Dataset items:
= Beginning of Section =
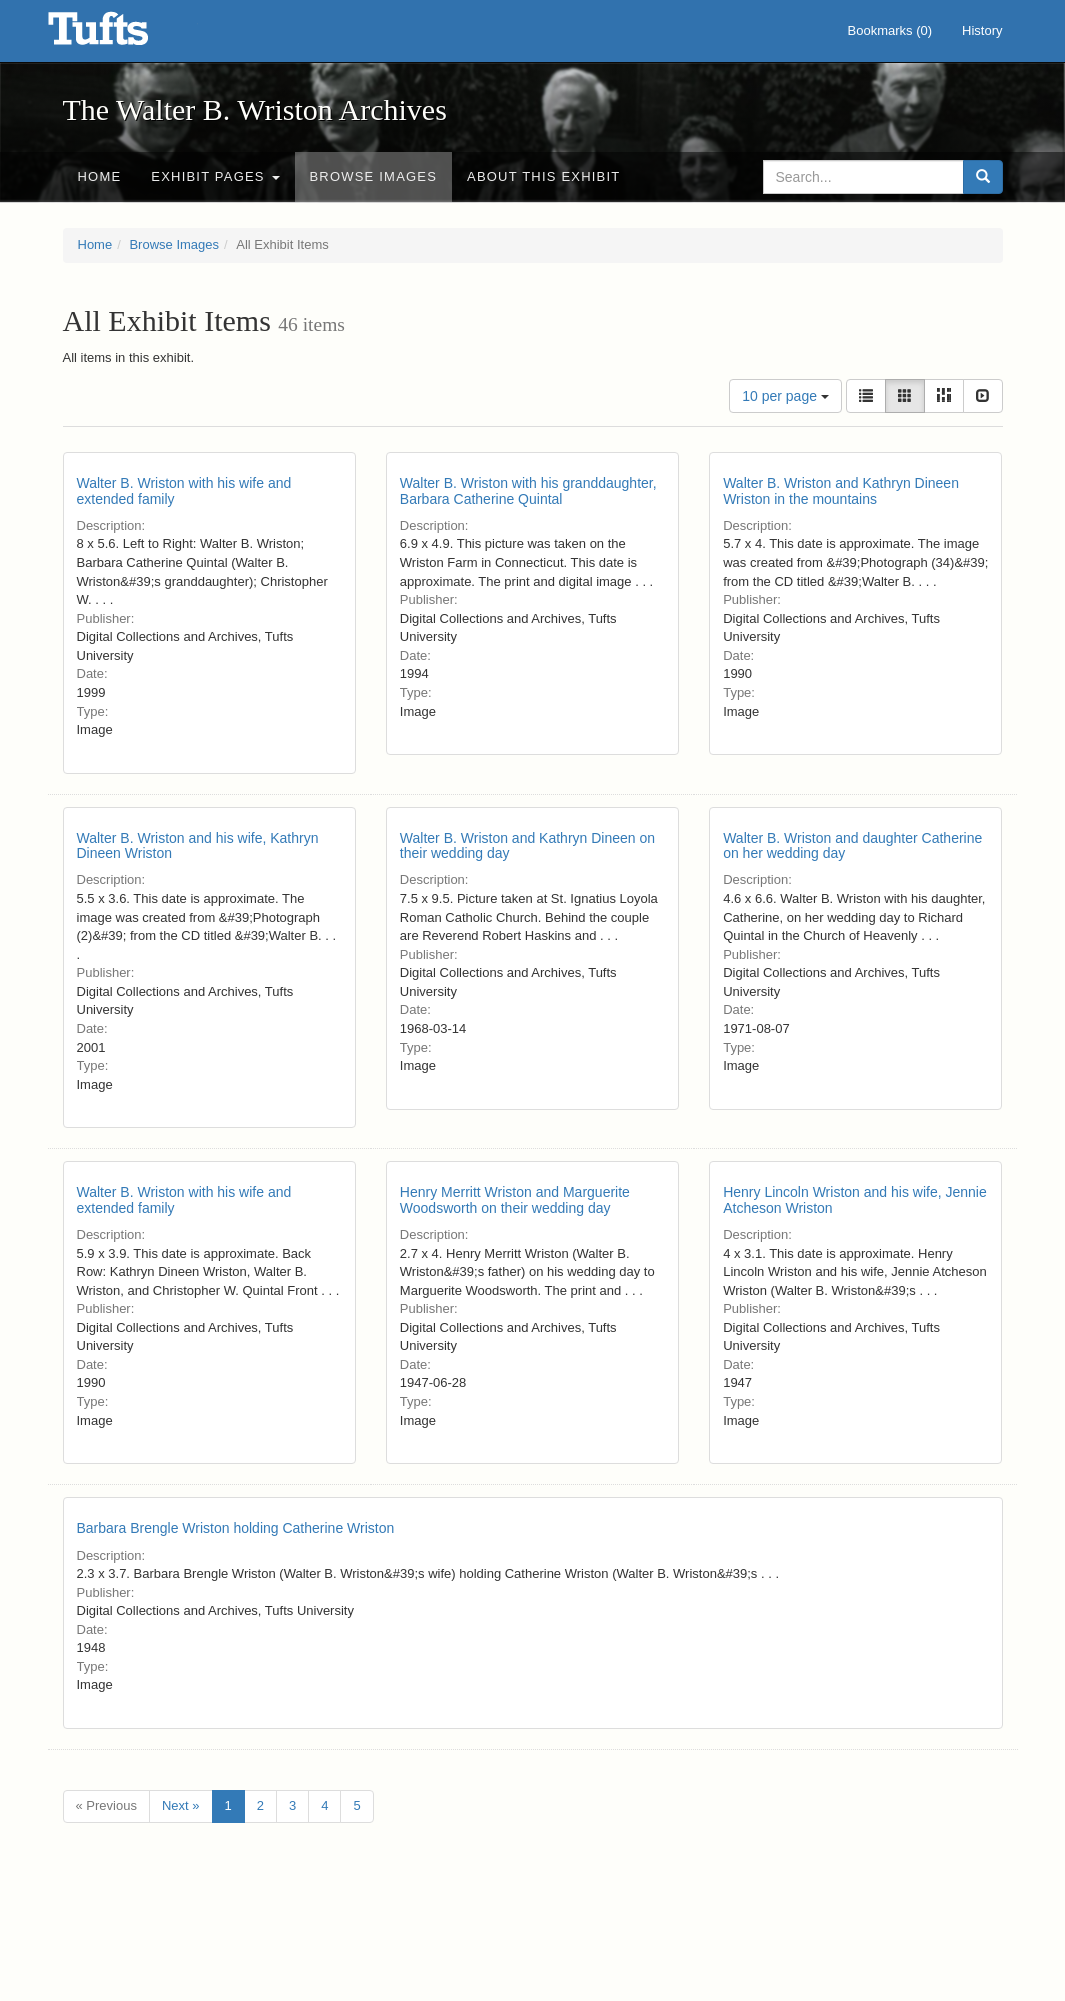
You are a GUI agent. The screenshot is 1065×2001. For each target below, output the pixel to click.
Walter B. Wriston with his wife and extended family (184, 490)
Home (100, 176)
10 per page (785, 396)
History (982, 30)
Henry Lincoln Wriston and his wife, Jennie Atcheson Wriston (855, 1199)
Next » (181, 1805)
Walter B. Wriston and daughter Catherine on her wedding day (852, 845)
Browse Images (374, 176)
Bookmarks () (890, 30)
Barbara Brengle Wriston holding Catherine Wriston (236, 1528)
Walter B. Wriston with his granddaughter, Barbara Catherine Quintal (528, 490)
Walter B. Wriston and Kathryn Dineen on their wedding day (527, 845)
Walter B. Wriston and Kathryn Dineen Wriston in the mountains (841, 490)
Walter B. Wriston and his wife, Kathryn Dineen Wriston (198, 845)
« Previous (106, 1805)
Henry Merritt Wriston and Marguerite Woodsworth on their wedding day (515, 1199)
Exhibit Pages (215, 176)
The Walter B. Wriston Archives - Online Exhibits (123, 35)
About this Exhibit (543, 176)
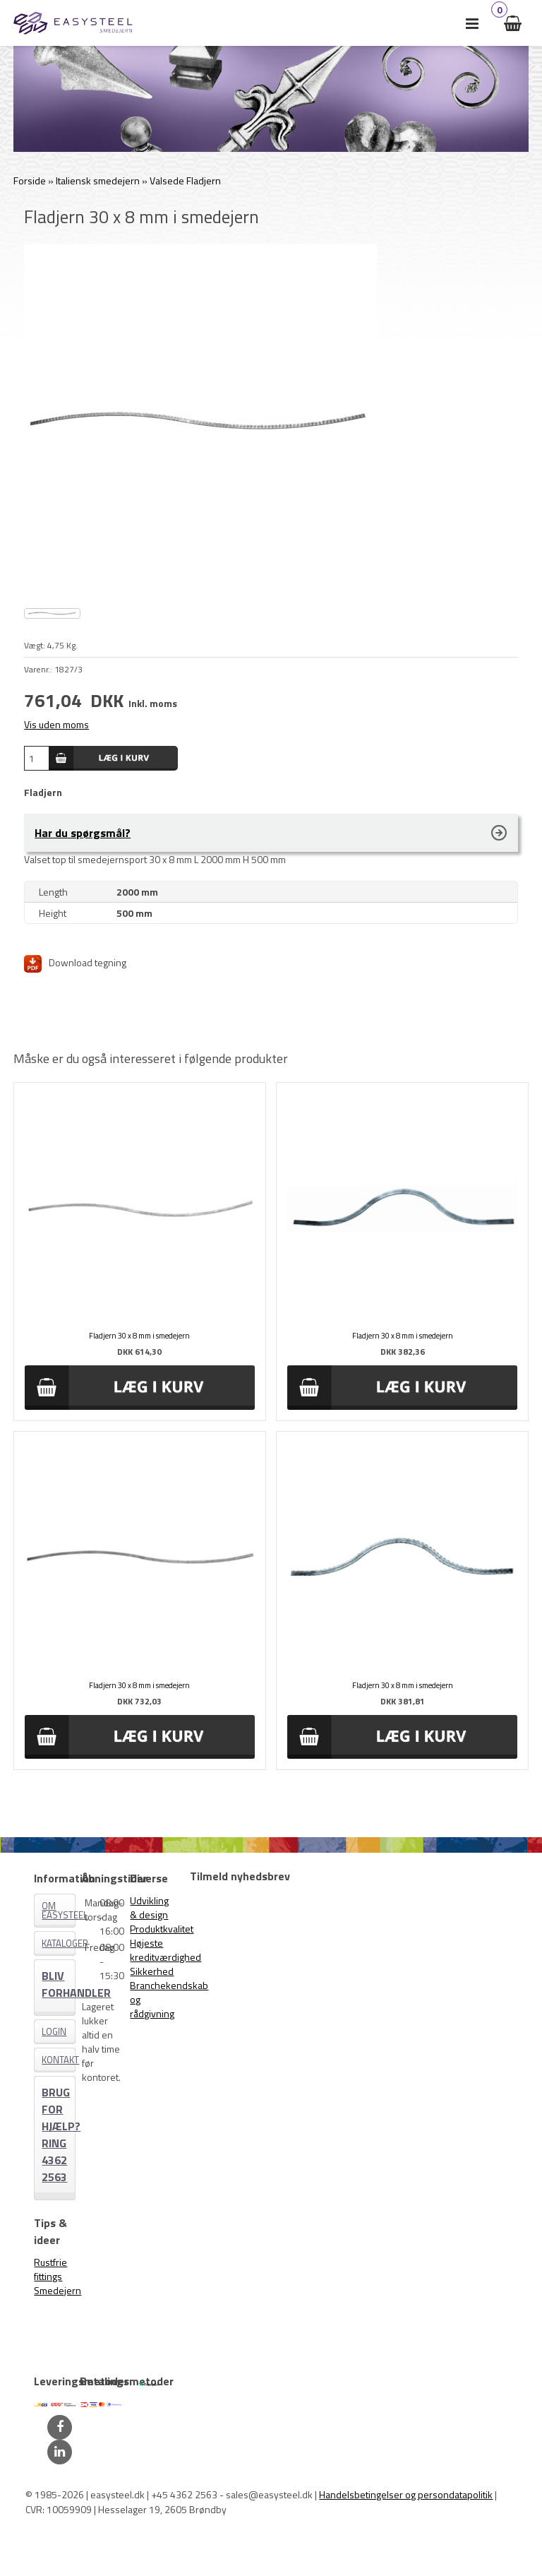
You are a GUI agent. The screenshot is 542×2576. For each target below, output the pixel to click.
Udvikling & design (149, 1907)
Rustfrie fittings (50, 2269)
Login (54, 2031)
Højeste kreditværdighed (165, 1949)
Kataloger (59, 1943)
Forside (29, 180)
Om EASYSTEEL (59, 1910)
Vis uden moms (56, 724)
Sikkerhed (152, 1971)
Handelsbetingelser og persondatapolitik (406, 2494)
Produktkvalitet (161, 1928)
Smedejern (57, 2290)
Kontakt (59, 2060)
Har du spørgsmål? (83, 832)
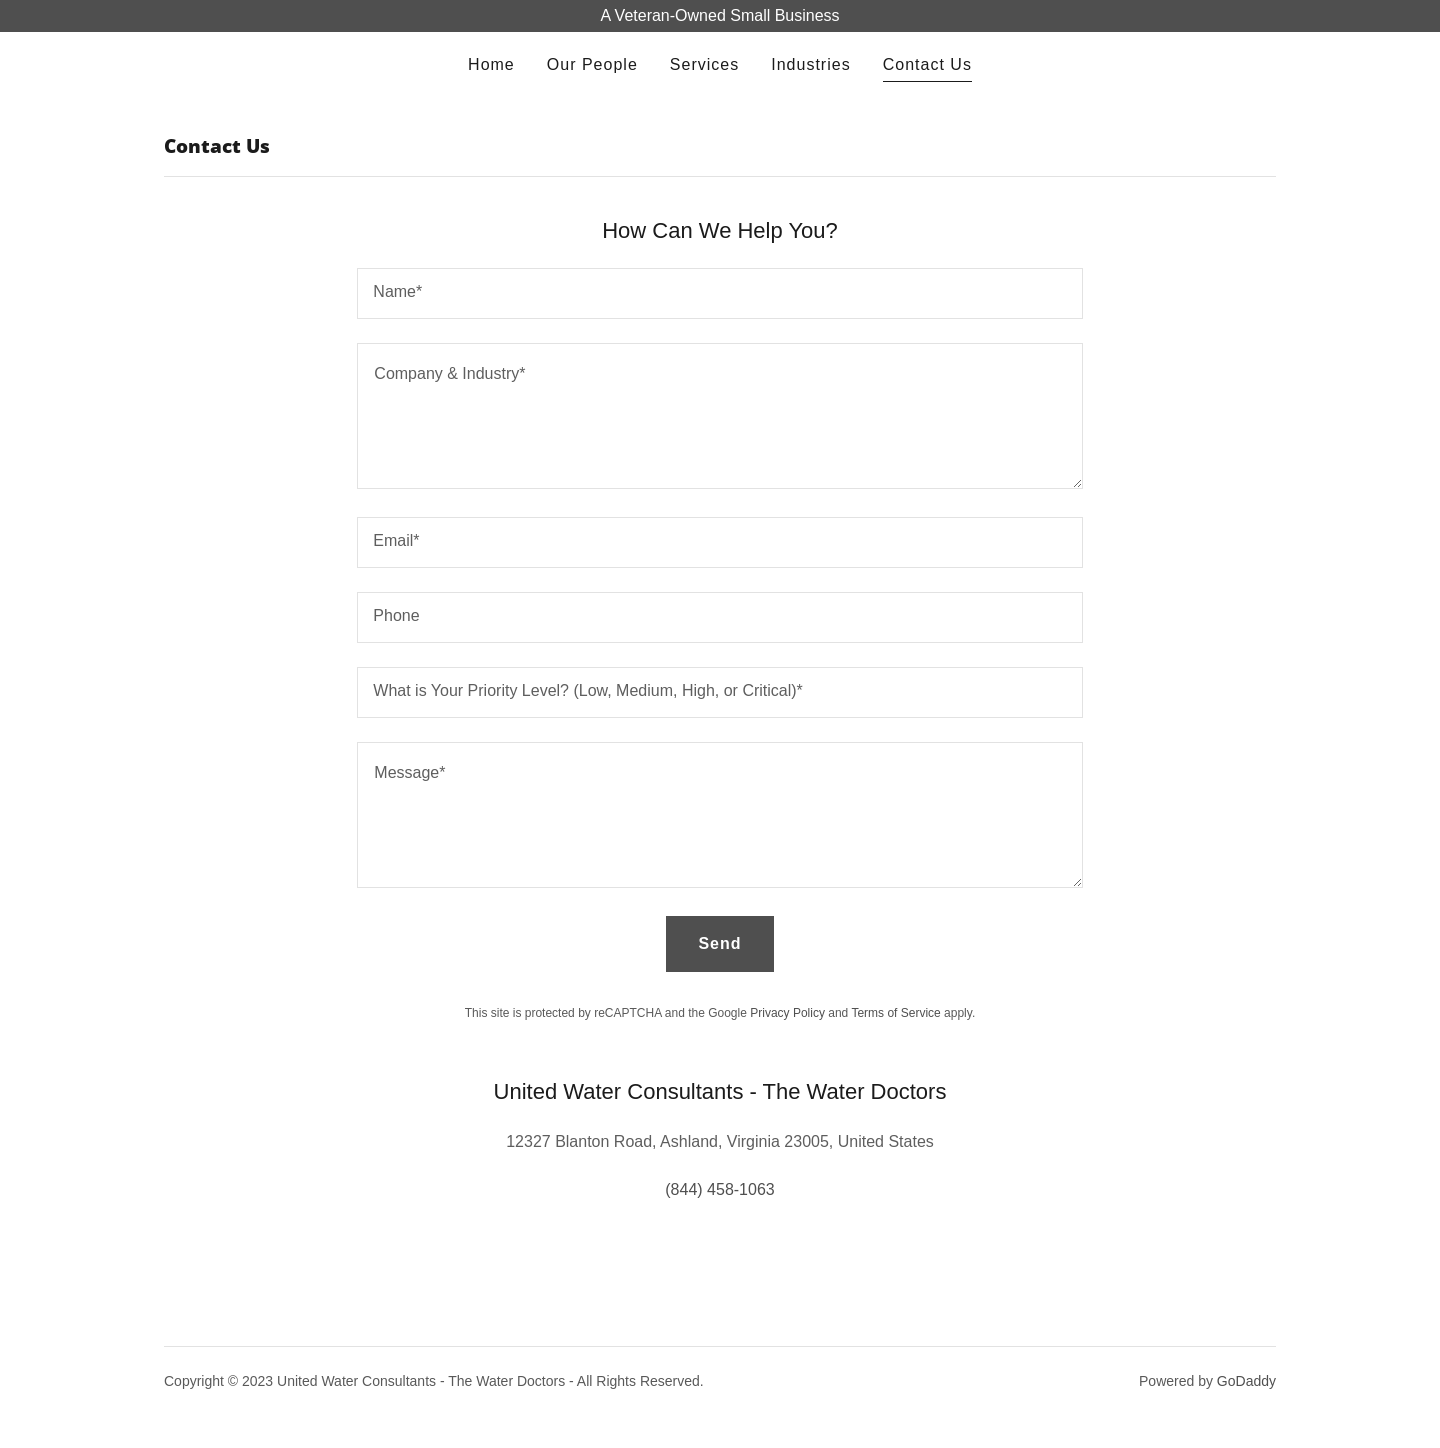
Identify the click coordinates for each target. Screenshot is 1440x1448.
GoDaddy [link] (1246, 1381)
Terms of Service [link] (895, 1013)
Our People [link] (592, 64)
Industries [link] (810, 64)
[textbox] (719, 293)
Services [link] (704, 64)
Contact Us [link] (927, 64)
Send (719, 943)
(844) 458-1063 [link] (719, 1189)
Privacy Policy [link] (787, 1013)
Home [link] (491, 64)
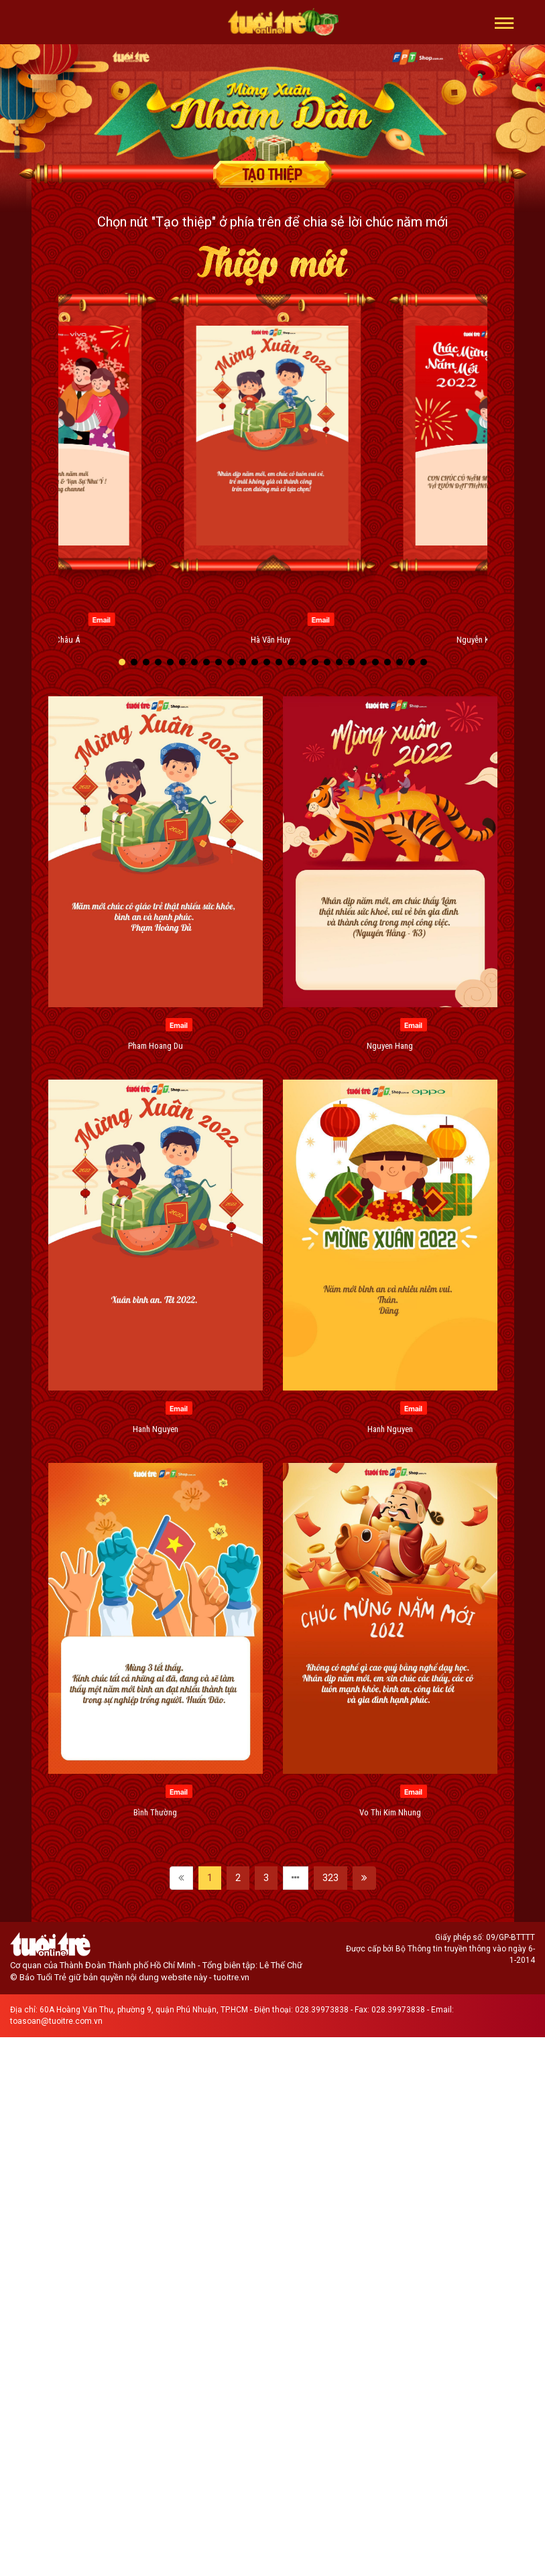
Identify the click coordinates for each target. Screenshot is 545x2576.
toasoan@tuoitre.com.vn (56, 2021)
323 (330, 1878)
= End of Section =
_WHAT YOU SHOULD DO_
In the records above, find the line containing "Home (100, 176)" and the line containing "Har du spørgsmål? (83, 832)", then give both of them again word for word along with every line between. Omit any pictures.

_ANSWER BOX_
Home (100, 176)
10 per page (785, 396)
History (982, 30)
Henry Lincoln Wriston and his wife, Jennie Atcheson Wriston (855, 1199)
Next » (181, 1805)
Walter B. Wriston and daughter Catherine on her wedding day (852, 845)
Browse Images (374, 176)
Bookmarks () (890, 30)
Barbara Brengle Wriston holding Catherine Wriston (236, 1528)
Walter B. Wriston with his granddaughter, Barbara Catherine Quintal (528, 490)
Walter B. Wriston and Kathryn Dineen on their wedding day (527, 845)
Walter B. Wriston and Kathryn Dineen Wriston in the mountains (841, 490)
Walter B. Wriston and his wife, Kathryn Dineen Wriston (198, 845)
« Previous (106, 1805)
Henry Merritt Wriston and Marguerite Woodsworth on their wedding day (515, 1199)
Exhibit Pages (215, 176)
The Walter B. Wriston Archives - Online Exhibits (123, 35)
About this Exhibit (543, 176)
You are a GUI agent. The screenshot is 542×2576. For each target below, output the pixel to click.
Udvikling & design (149, 1907)
Rustfrie fittings (50, 2269)
Login (54, 2031)
Højeste kreditværdighed (165, 1949)
Kataloger (59, 1943)
Forside (29, 180)
Om EASYSTEEL (59, 1910)
Vis uden moms (56, 724)
Sikkerhed (152, 1971)
Handelsbetingelser og persondatapolitik (406, 2494)
Produktkvalitet (161, 1928)
Smedejern (57, 2290)
Kontakt (59, 2060)
Har du spørgsmål? (83, 832)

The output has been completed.